Material for this task:

========================

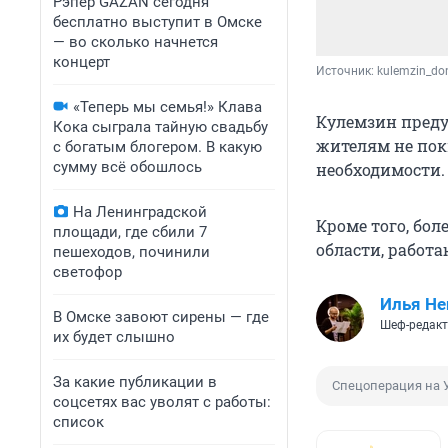
Рэпер GAZAN сегодня
бесплатно выступит в Омске
— во сколько начнется
концерт
Источник: 
kulemzin_don
«Теперь мы семья!» Клава
Кулемзин преду
Кока сыграла тайную свадьбу
жителям не пок
с богатым блогером. В какую
сумму всё обошлось
необходимости.
На Ленинградской
Кроме того, бол
площади, где сбили 7
области, работ
пешеходов, починили
светофор
Илья Не
В Омске завоют сирены — где
Шеф-редакт
их будет слышно
За какие публикации в
Спецоперация на 
соцсетях вас уволят с работы:
список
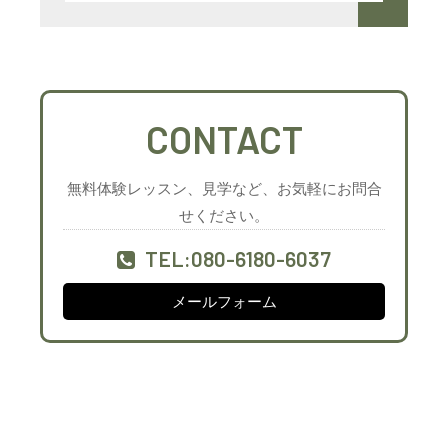
CONTACT
無料体験レッスン、見学など、お気軽にお問合
せください。
TEL:080-6180-6037
メールフォーム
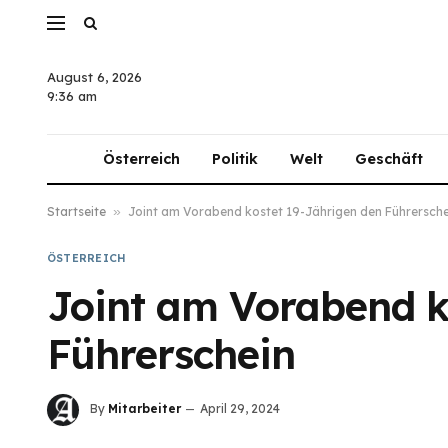
August 6, 2026
9:36 am
Österreich
Politik
Welt
Geschäft
Startseite
»
Joint am Vorabend kostet 19-Jährigen den Führersche
ÖSTERREICH
Joint am Vorabend k
Führerschein
By
Mitarbeiter
April 29, 2024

========================

Work to be completed: Pick out and copy the lines of the material that include the word "Омске".

Your response:
бесплатно выступит в Омске
В Омске завоют сирены — где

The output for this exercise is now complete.